=== What the exercise asks ===
Find the lines of data that contain the string "search", then list them.

+ + + + +

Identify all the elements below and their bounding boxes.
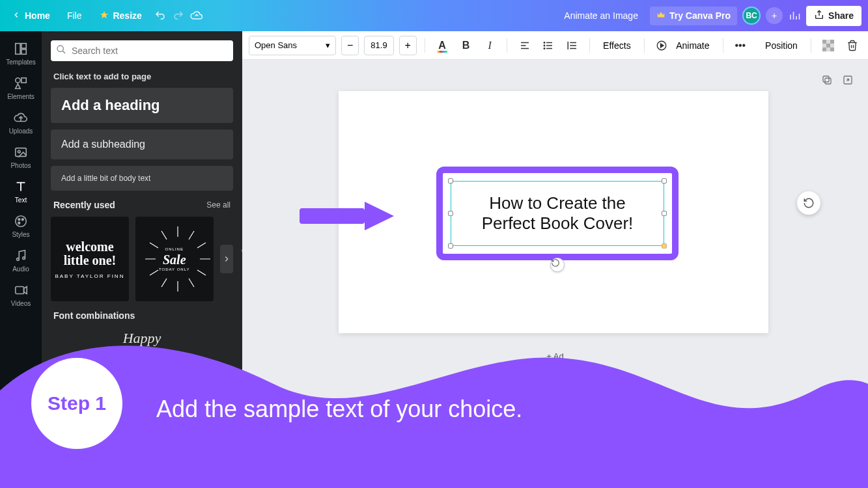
- list-icon: [542, 40, 554, 51]
- duplicate-page-icon[interactable]: [821, 74, 833, 86]
- photos-icon: [14, 145, 28, 159]
- search-icon: [56, 44, 66, 57]
- rail-audio-label: Audio: [12, 265, 29, 273]
- spacing-button[interactable]: [563, 36, 582, 55]
- svg-rect-50: [830, 40, 834, 44]
- font-size-inc[interactable]: +: [399, 36, 417, 55]
- crown-icon: [656, 10, 665, 21]
- svg-rect-48: [822, 40, 826, 44]
- animate-button[interactable]: Animate: [676, 40, 714, 51]
- top-bar: Home File Resize Animate an Image Try Ca…: [0, 0, 868, 31]
- effects-button[interactable]: Effects: [598, 40, 636, 51]
- resize-handle[interactable]: [662, 178, 667, 183]
- step-badge: Step 1: [31, 358, 122, 449]
- regenerate-button[interactable]: [797, 191, 820, 215]
- rail-photos-label: Photos: [10, 162, 31, 169]
- font-size-dec[interactable]: −: [341, 36, 359, 55]
- undo-button[interactable]: [154, 9, 167, 22]
- font-combos-title: Font combinations: [53, 310, 135, 321]
- card1-line1: welcome: [66, 239, 113, 254]
- font-combo-card[interactable]: Happy: [51, 330, 233, 347]
- home-button[interactable]: Home: [7, 7, 55, 25]
- transparency-button[interactable]: [819, 36, 838, 55]
- text-icon: [14, 180, 28, 194]
- rail-text[interactable]: Text: [0, 174, 42, 208]
- open-page-icon[interactable]: [842, 74, 854, 86]
- recently-used-row: welcome little one! BABY TAYLOR FINN ONL…: [51, 217, 233, 301]
- svg-rect-2: [16, 44, 20, 55]
- next-templates-button[interactable]: [220, 245, 233, 273]
- card1-line3: BABY TAYLOR FINN: [55, 273, 124, 279]
- recent-card-2[interactable]: ONLINE Sale TODAY ONLY: [135, 217, 214, 301]
- resize-handle[interactable]: [662, 243, 667, 249]
- insights-button[interactable]: [788, 9, 801, 22]
- resize-button[interactable]: Resize: [93, 7, 148, 25]
- delete-button[interactable]: [843, 36, 861, 55]
- more-button[interactable]: •••: [731, 36, 750, 55]
- svg-point-40: [544, 45, 546, 46]
- selection-outline: [451, 181, 664, 246]
- design-title[interactable]: Animate an Image: [557, 7, 645, 25]
- panel-hint: Click text to add to page: [53, 72, 231, 81]
- cloud-sync-icon[interactable]: [190, 9, 203, 22]
- svg-line-20: [63, 51, 65, 53]
- rail-styles[interactable]: Styles: [0, 209, 42, 242]
- svg-rect-51: [822, 47, 826, 51]
- add-heading-button[interactable]: Add a heading: [51, 88, 233, 123]
- redo-button[interactable]: [172, 9, 185, 22]
- svg-point-10: [18, 150, 20, 153]
- svg-rect-4: [21, 49, 26, 54]
- italic-button[interactable]: I: [481, 36, 499, 55]
- resize-handle[interactable]: [448, 211, 453, 216]
- rail-photos[interactable]: Photos: [0, 140, 42, 173]
- rail-uploads[interactable]: Uploads: [0, 105, 42, 139]
- avatar[interactable]: BC: [742, 7, 761, 25]
- step-caption: Add the sample text of your choice.: [156, 396, 522, 423]
- canvas-area[interactable]: How to Create the Perfect Book Cover! + …: [242, 60, 868, 488]
- rail-templates[interactable]: Templates: [0, 36, 42, 70]
- svg-point-19: [57, 46, 63, 51]
- animate-icon: [652, 36, 671, 55]
- svg-point-41: [544, 47, 546, 49]
- svg-marker-0: [101, 11, 109, 18]
- rail-elements-label: Elements: [7, 93, 35, 100]
- videos-icon: [14, 283, 28, 297]
- search-input[interactable]: [72, 46, 228, 56]
- text-color-button[interactable]: A: [433, 36, 452, 55]
- resize-handle[interactable]: [448, 178, 453, 183]
- add-body-button[interactable]: Add a little bit of body text: [51, 166, 233, 191]
- align-button[interactable]: [515, 36, 534, 55]
- spacing-icon: [567, 40, 578, 51]
- svg-marker-7: [16, 84, 20, 88]
- svg-line-31: [150, 243, 158, 248]
- resize-handle[interactable]: [662, 211, 667, 216]
- canvas-page[interactable]: How to Create the Perfect Book Cover!: [339, 91, 768, 333]
- svg-point-13: [21, 219, 23, 221]
- svg-rect-56: [300, 208, 365, 224]
- search-box[interactable]: [51, 40, 233, 61]
- bold-button[interactable]: B: [456, 36, 475, 55]
- add-subheading-button[interactable]: Add a subheading: [51, 129, 233, 159]
- svg-line-29: [150, 270, 158, 275]
- list-button[interactable]: [539, 36, 558, 55]
- recent-card-1[interactable]: welcome little one! BABY TAYLOR FINN: [51, 217, 129, 301]
- rail-videos[interactable]: Videos: [0, 278, 42, 311]
- try-pro-button[interactable]: Try Canva Pro: [650, 7, 737, 25]
- rail-uploads-label: Uploads: [9, 128, 33, 135]
- svg-rect-52: [830, 47, 834, 51]
- see-all-link[interactable]: See all: [206, 200, 231, 210]
- add-member-button[interactable]: +: [766, 7, 783, 24]
- svg-point-12: [18, 219, 20, 221]
- add-page-button[interactable]: + Ad: [546, 351, 563, 361]
- position-button[interactable]: Position: [760, 40, 803, 51]
- rail-elements[interactable]: Elements: [0, 71, 42, 104]
- rail-audio[interactable]: Audio: [0, 243, 42, 277]
- rotate-handle[interactable]: [550, 258, 565, 272]
- font-selector[interactable]: Open Sans ▾: [249, 36, 336, 55]
- share-button[interactable]: Share: [806, 6, 861, 26]
- file-menu[interactable]: File: [61, 7, 89, 25]
- svg-line-23: [197, 243, 206, 248]
- font-size-value[interactable]: 81.9: [364, 36, 394, 55]
- selected-text-box[interactable]: How to Create the Perfect Book Cover!: [436, 167, 679, 260]
- resize-handle[interactable]: [448, 243, 453, 249]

+ + + + +

=== Result of this exercise ===
- search-icon: [56, 44, 66, 57]
- search-input[interactable]: [72, 46, 228, 56]
- search-box[interactable]: [51, 40, 233, 61]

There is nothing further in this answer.